Older, Wealthy Men Are Worst At Texting And Driving

Michael Harper for — Your Universe Online

It´s well known that distracted driving of any kind can be potentially deadly for everyone on the road, even if the one driving safely has their cellphone pocketed. State governments have been cracking down on distracted driving, specifically using a cellphone behind the wheel, for several years now, but laws alone likely won´t completely curb this behavior.

University of Alberta sociology researcher Abu Nurullah believes there needs to be a social element involved, a sort of shaming and private policing of friends and family to keep the smartphone stowed while in the car.
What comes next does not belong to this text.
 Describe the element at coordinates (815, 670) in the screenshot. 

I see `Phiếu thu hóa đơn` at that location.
It is to this end that he set out to add hard data to the issue of texting and driving.

Nurullah and his colleagues have compiled a list of the types of drivers that are most likely to pick up their phones behind the wheel in hopes that those who know them will ask them to stay safe on the streets. This data set can also be useful for police and policy makers who attempt to provide legal ramifications for those who drive while distracted.

“I think the social influence is the key one. Friends, family, employers–they should be influencing others to reduce the use of cellphones while driving,” said Nurullah in a press statement.
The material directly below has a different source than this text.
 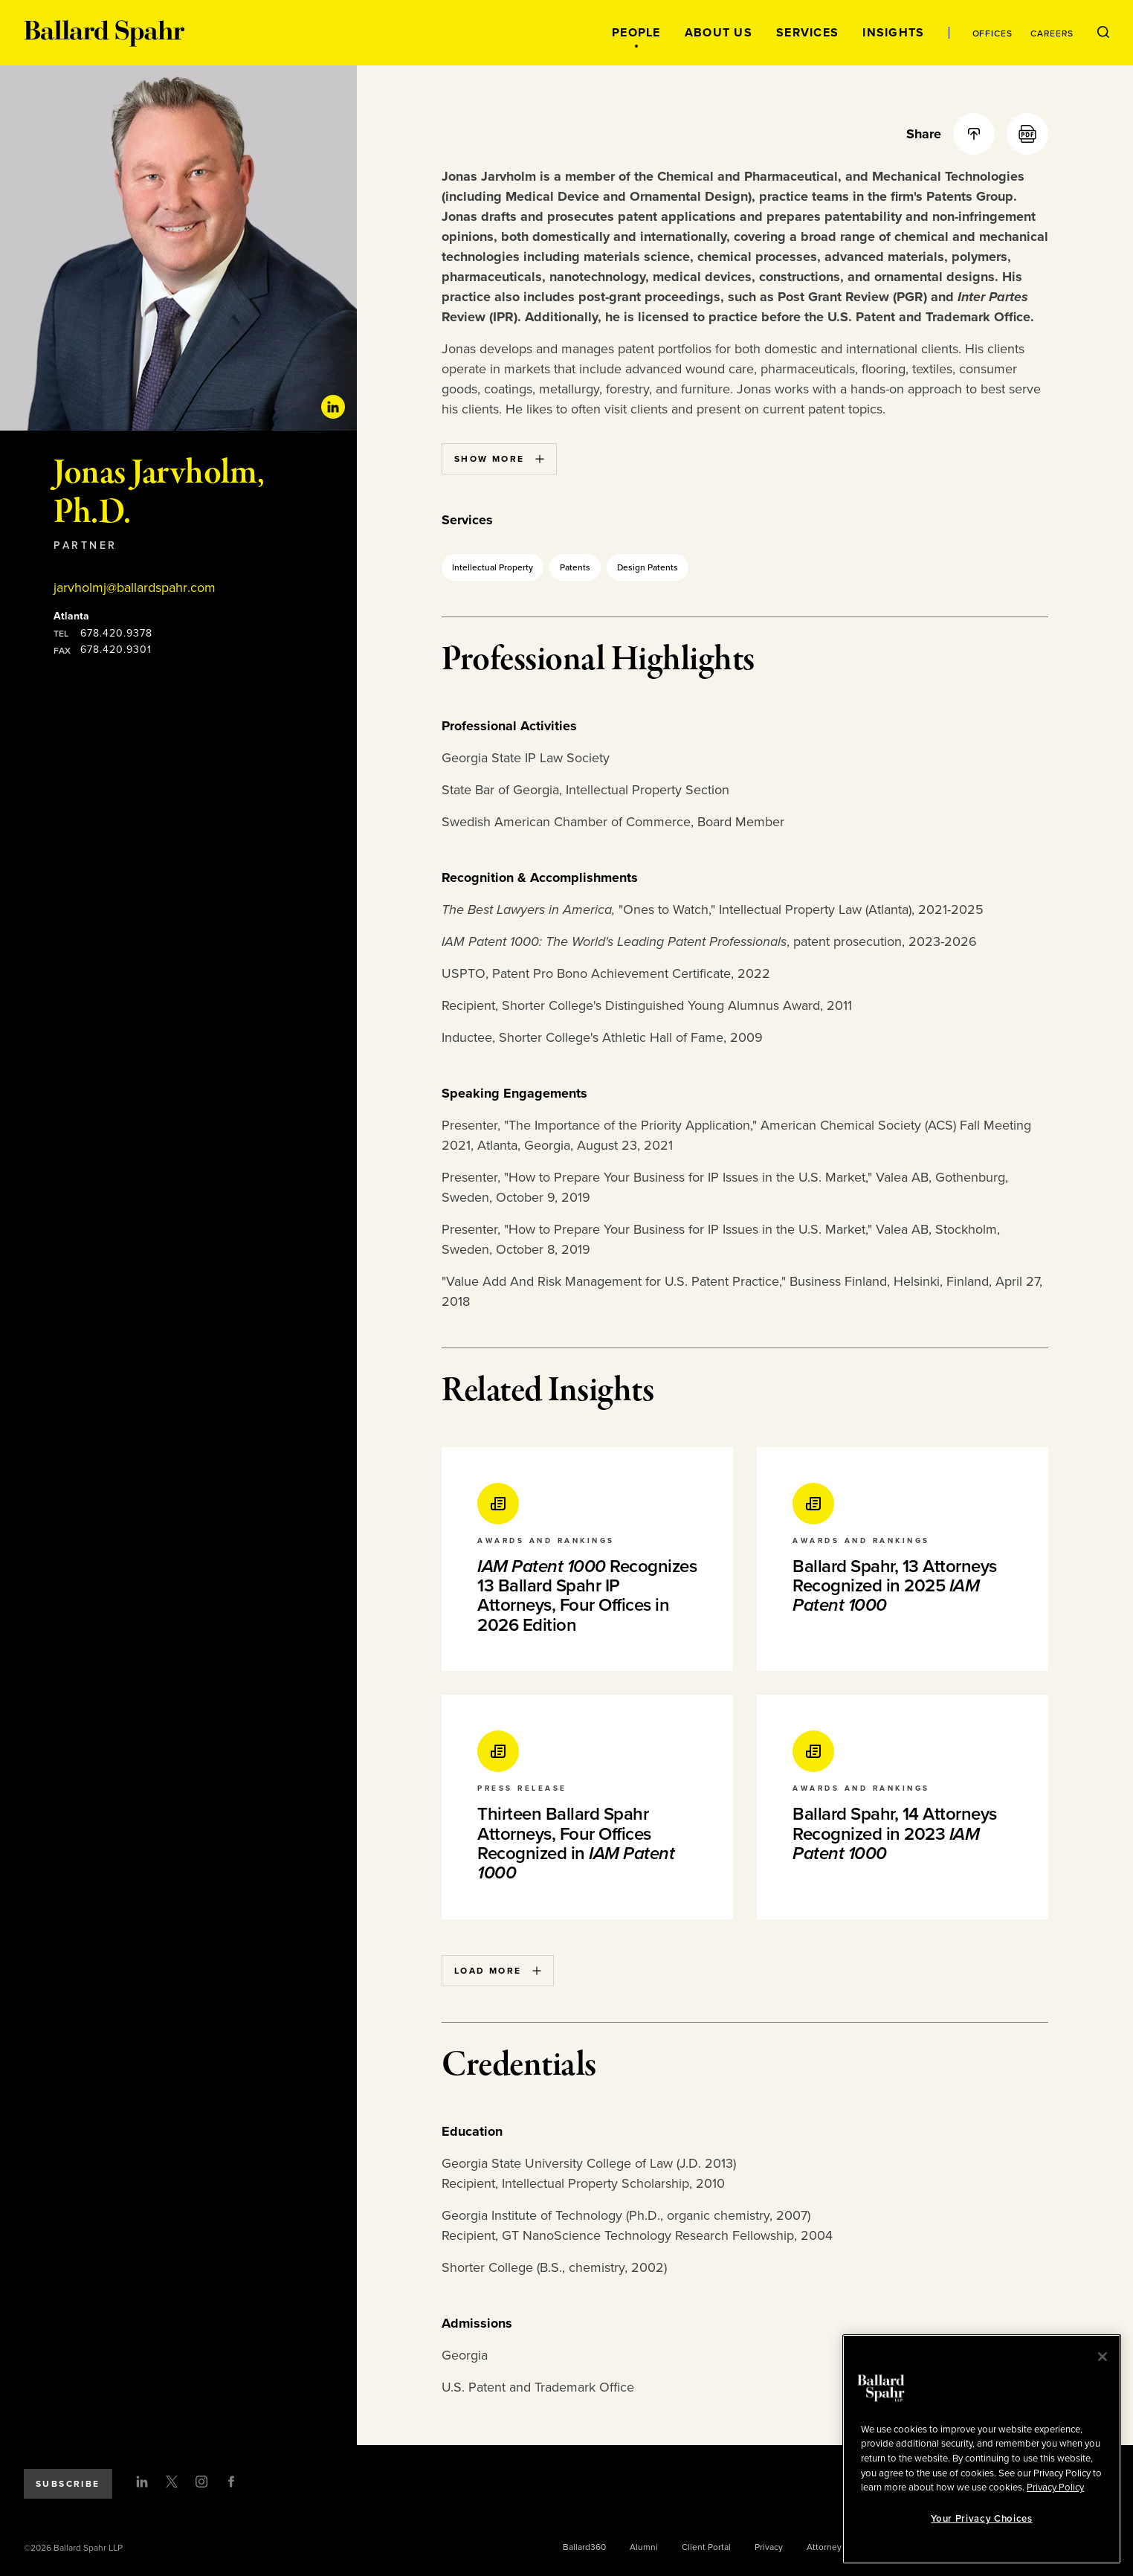 What do you see at coordinates (1102, 2356) in the screenshot?
I see `[Close]` at bounding box center [1102, 2356].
“Effective enforcement of the laws should include not only fines for such offenses, but also mandatory lessons on the dangers of cellphone use while operating a vehicle.”
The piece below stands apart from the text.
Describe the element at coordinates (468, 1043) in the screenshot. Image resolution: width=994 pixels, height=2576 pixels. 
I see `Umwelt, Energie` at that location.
After compiling survey data from mid-2011, Nurullah and team discovered that college-educated, middle-aged men are the most likely to text and drive. Men in general were nearly ten percent more likely than women to use their phones while driving, and middle-aged people (35-44) were most likely to drive while distracted, no matter the gender. The results also found that those who lived in the lowest income bracket were also less likely to use their cellphones in the car. Conversely, those who earned more than $100,000 a year were top users. Nurullah´s research even found that non-religious drivers were also more likely to whip out their phones on the road than their church-going peers.

“These stats can be used to identify the worst offenders for effective enforcement of laws that deter cellphone use while operating a vehicle,” said Nurullah.

“Since males are more likely to undertake risky driving, it is expected that they would use cellphones more in driving situations.”

Though these results paint a clearer picture of those most likely to text and drive, it seems everyone is aware of the dangers of this behavior. The survey results found that nearly everyone who used a cellphone agreed that talking and texting in the car is dangerous and very likely to cause a collision. Only a small percentage of people disagreed with this sentiment. Nurullah believes laws and legislation alone won´t be enough to convince talkers to hang up behind the wheel.

“There should be an emphasis on educating people about this, changing people´s mindsets about doing this, because it is risky,” he said.

"There is no better alternative than social pressure because it is more effective than legal enforcement. Social media campaigns can also be designed to make people informed about safe driving practices involving the use of cellphones.”